If you struggle to love and embrace your body, you are not alone. I haven’t met anyone who has told me that they wouldn’t change anything about their bodies, including people who are incredibly fit or have great self-esteem. We all can be a little too hard on ourselves sometimes. It’s almost like we are obligated to find something wrong or that we have been conditioned, especially as women, to think that feeling good about our bodies makes us narcissistic.
Insecurities can arise when we are very young, no doubt with messages we receive from TV and the pressures of social media. By taking concrete steps, we can learn to accept and even embrace our bodies. This not only brings immediate results, but also helps model healthy behavior for future generations.
• Embrace your individuality. Comparing yourself to others is anxiety-provoking and unrealistic. No one is perfect—whatever perfect even means.
• Make a list of what you love about yourself and what you are grateful for. Think about the compliments you have received and write those down. Perhaps it is the color of your eyes, your personality, your good health, or your smile.
• Connect to your intuition, which I define as the ultimate source of self-love, self-acceptance, guidance, and protection. It is available to everyone, without judgment or the need to perform. I like to think of the love we receive from our intuition like the love we receive from our pets—unconditional. Helping people learn to trust and listen to their intuition is one of the most important and rewarding aspects of my work.
• Work toward healing trauma and letting go of thoughts and feelings that do not serve you.

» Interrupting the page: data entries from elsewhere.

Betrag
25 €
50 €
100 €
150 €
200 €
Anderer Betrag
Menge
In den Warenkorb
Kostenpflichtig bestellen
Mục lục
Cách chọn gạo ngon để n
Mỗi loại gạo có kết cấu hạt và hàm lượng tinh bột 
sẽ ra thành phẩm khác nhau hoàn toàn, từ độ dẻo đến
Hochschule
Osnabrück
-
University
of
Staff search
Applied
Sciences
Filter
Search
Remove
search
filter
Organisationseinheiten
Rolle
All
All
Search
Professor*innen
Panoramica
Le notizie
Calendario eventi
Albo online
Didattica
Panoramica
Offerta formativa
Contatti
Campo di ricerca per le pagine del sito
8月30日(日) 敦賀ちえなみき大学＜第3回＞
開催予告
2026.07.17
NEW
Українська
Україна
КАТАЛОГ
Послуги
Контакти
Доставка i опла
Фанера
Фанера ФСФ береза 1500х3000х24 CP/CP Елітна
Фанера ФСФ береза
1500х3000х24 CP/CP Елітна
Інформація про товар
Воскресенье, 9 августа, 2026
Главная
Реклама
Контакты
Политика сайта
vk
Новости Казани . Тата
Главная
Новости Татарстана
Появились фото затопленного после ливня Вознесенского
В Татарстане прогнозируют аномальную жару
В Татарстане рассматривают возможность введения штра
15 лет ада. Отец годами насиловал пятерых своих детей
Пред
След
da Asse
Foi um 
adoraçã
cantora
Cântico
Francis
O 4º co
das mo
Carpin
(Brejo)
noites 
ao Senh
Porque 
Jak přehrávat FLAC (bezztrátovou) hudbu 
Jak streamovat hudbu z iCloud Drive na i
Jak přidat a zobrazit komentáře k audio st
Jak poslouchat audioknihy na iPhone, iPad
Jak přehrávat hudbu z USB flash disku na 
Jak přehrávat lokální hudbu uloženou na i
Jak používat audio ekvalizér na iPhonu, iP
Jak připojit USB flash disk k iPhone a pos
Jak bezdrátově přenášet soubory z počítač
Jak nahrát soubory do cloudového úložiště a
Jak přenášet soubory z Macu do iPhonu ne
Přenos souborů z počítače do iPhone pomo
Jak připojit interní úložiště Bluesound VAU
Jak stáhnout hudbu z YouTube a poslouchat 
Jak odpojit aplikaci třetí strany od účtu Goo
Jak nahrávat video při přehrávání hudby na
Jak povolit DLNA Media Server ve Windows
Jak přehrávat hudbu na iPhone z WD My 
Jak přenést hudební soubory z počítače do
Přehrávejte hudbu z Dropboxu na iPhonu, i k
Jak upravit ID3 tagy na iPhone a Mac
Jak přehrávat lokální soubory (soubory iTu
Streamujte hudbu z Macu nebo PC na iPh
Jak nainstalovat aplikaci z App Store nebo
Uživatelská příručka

Trauma gets stored in our cells and physical memory and leads to a feeling of being disconnected. It is difficult to embrace your body if you do not feel like it is a part of you. Grounding exercises like being in nature, taking Epsom salt baths, and meditation are helpful. The book The Body Keeps the Score by Bessel van der Kolk, M.D., is an excellent resource for learning more about how trauma is stored in our physical body.
• Do something that makes you feel amazing. Paint your nails, call a dear friend, wear a piece of clothing that you love, and find movement you enjoy, not that you just feel obligated to do. If you are feeling better about yourself, you may also find that your anxiety is reduced. I have seen that anxiety can be one of the root causes for why people fixate on things such as physical appearances.